Johannes C, McQuay L, Tennis P, Camargo CA, Schatz M, Midkiff K, Lanes S, DiSantostefano R, Davis K. Characteristics of initiators of asthma maintenance medications in 10 health care populations. Poster presented at the 29th ICPE International Conference on Pharmacoepidemiology & Therapeutic Risk Management; August 2013. Montreal. [abstract] Pharmacoepidemiol Drug Saf. 2013 Aug; 22(Suppl 1):273-4.

Background: Level of asthma control can be a source of confounding in observational studies of medication-related asthma mortality. As part of a collaborative feasibility study of medication-related asthma mortality, we enumerated use of asthma medications across a distributed network of health care databases and explored variability in asthma control indicators among treatment groups.

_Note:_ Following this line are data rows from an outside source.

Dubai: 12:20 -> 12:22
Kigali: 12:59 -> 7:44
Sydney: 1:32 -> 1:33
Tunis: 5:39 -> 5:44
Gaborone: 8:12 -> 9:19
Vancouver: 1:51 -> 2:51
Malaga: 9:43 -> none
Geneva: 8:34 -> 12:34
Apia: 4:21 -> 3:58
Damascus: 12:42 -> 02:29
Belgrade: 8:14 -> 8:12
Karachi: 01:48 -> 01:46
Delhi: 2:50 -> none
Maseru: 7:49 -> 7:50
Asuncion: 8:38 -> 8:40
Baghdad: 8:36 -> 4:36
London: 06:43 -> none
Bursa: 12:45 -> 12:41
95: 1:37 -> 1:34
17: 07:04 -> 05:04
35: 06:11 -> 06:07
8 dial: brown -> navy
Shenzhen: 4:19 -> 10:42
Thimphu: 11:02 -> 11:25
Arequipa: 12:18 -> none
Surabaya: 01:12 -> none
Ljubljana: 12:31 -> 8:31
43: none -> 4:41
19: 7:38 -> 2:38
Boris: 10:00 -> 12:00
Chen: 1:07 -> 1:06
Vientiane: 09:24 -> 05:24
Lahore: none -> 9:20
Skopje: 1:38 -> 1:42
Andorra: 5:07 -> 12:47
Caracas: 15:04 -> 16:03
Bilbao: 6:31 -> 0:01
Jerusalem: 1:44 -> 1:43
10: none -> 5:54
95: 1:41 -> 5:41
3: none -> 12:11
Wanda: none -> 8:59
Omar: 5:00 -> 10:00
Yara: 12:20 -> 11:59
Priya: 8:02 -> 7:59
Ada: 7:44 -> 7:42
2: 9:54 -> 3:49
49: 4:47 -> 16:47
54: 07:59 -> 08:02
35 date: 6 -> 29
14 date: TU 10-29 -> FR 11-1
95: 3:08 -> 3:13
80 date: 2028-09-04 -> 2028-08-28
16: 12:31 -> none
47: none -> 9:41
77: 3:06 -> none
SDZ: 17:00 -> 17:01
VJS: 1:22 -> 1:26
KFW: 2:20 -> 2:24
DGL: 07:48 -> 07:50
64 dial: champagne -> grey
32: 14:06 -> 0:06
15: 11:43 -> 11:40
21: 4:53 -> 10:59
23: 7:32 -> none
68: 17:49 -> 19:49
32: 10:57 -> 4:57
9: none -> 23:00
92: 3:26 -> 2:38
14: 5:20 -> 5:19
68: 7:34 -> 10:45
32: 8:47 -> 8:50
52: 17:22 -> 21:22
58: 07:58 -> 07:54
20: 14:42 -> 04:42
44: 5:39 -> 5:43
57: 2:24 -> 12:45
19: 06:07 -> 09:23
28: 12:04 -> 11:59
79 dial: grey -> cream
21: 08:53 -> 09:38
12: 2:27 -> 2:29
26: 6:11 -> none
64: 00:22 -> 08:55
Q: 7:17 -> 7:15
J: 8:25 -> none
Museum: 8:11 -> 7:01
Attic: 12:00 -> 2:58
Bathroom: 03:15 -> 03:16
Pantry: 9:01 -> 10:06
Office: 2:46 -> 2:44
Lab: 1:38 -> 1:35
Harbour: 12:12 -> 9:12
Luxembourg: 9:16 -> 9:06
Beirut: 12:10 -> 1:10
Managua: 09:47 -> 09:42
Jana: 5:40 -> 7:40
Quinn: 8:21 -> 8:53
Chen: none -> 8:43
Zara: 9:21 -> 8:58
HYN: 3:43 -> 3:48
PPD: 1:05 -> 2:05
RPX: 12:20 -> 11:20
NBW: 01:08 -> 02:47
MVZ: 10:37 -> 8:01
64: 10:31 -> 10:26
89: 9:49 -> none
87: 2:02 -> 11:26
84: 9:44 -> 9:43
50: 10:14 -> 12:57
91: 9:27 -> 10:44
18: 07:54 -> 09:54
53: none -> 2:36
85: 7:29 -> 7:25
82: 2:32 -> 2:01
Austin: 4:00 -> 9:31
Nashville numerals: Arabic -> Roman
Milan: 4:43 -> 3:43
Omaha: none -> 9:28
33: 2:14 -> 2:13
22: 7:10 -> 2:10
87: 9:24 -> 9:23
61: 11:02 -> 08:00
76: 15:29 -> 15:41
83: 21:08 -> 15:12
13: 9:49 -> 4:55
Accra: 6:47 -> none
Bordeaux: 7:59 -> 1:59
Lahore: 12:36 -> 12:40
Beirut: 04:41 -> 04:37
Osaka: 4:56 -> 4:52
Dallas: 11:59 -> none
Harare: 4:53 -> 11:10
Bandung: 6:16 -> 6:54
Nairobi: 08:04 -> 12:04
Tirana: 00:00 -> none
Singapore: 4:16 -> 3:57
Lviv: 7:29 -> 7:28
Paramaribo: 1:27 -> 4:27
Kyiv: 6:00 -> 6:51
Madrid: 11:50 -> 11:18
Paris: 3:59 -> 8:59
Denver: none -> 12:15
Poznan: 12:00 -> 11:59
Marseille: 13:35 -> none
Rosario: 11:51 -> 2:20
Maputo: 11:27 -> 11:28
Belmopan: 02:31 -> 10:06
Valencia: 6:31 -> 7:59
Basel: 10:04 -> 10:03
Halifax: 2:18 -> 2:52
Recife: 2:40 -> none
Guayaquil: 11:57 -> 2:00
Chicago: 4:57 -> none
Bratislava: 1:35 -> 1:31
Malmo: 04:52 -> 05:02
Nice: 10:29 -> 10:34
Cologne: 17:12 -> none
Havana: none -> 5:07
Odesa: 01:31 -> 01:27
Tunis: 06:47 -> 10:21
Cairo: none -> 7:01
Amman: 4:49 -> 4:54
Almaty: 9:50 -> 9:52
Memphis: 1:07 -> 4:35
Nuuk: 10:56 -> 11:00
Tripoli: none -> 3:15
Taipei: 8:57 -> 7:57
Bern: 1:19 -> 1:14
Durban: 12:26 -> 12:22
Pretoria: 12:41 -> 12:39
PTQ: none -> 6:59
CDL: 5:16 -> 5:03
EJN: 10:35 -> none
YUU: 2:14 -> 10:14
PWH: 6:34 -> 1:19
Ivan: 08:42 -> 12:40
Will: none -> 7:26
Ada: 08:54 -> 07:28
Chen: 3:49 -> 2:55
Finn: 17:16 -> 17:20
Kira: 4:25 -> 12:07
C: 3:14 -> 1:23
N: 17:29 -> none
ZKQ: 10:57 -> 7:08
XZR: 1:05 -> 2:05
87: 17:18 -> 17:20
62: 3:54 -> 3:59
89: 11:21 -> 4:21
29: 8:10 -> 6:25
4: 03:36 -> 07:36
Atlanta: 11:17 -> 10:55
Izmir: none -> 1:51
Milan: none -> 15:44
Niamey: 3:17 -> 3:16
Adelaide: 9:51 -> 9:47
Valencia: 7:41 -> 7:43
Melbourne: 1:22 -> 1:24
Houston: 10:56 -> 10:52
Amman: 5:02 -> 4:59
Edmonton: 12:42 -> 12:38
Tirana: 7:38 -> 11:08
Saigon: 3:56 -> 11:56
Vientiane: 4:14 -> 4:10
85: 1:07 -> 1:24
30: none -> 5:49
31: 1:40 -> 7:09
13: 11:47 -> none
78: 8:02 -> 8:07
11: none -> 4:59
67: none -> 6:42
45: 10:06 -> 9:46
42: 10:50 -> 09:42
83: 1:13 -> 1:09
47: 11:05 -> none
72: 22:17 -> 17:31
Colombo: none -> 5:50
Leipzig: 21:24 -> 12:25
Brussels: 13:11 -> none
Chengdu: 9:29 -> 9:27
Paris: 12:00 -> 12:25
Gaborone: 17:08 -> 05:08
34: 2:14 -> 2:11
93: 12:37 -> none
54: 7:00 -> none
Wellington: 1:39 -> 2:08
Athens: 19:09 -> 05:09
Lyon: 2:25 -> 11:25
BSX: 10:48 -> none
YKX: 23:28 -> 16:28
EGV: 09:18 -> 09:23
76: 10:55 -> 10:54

Objective: Describe characteristics of patients initiating different asthma maintenance medications and examine variation across 10 data sources.

Methods: In a cohort (N = 994,627) of persistent asthma patients aged 4-100 years enrolled at 10 United States health plans (2001-2010), use of asthma medications was categorized. New use was first use of any study-defined asthma maintenance treatment medication on or after cohort entry without any prior recorded exposure of interest. We tabulated the frequency of three indicators of asthma control in the 6 months before new exposure in each treatment group, in the pooled cohort and across data sources.

Results: A total of 144,574 persons (15%) had new use: 42% aged >= 40 years, 56% female. The three most common treatments were salmeterol+fluticasone propionate (ADVAIR), n = 51,840; inhaled corticosteroid monotherapy (ICS-m), n = 53,798; and ICS+leukotriene receptor agonist (LTRA), n = 26,994. ADVAIR users were older (52% >= 40 years vs. 33% ICS-m and 32% ICS+LTRA); this was consistent across the data sources. Overall, 13% had >= 1 asthma hospital stay or emergency room visit, ranging across data sources by exposure: ADVAIR, 8%-17%; ICS-m, 7%-16%; ICS+LTRA, 9%- 14%. Overall, 33% had &>= 1 oral corticosteroid dispensing—ADVAIR, 27%-42%; ICS-m, 26%-40%; ICS+LTRA, 27%-52%—and 44% had >= 2 short-acting beta-agonist dispensings—ADVAIR, 44%-55%; ICS-m, 49%-66%; ICS+LTRA, 31%-45%.

Conclusions: The observed variation in characteristics of exposure groups across data sources was beyond what would be expected from differences in size and demographics by health plan. Such information will be used in developing adjustment strategies for future pooled analyses of medication-related asthma mortality.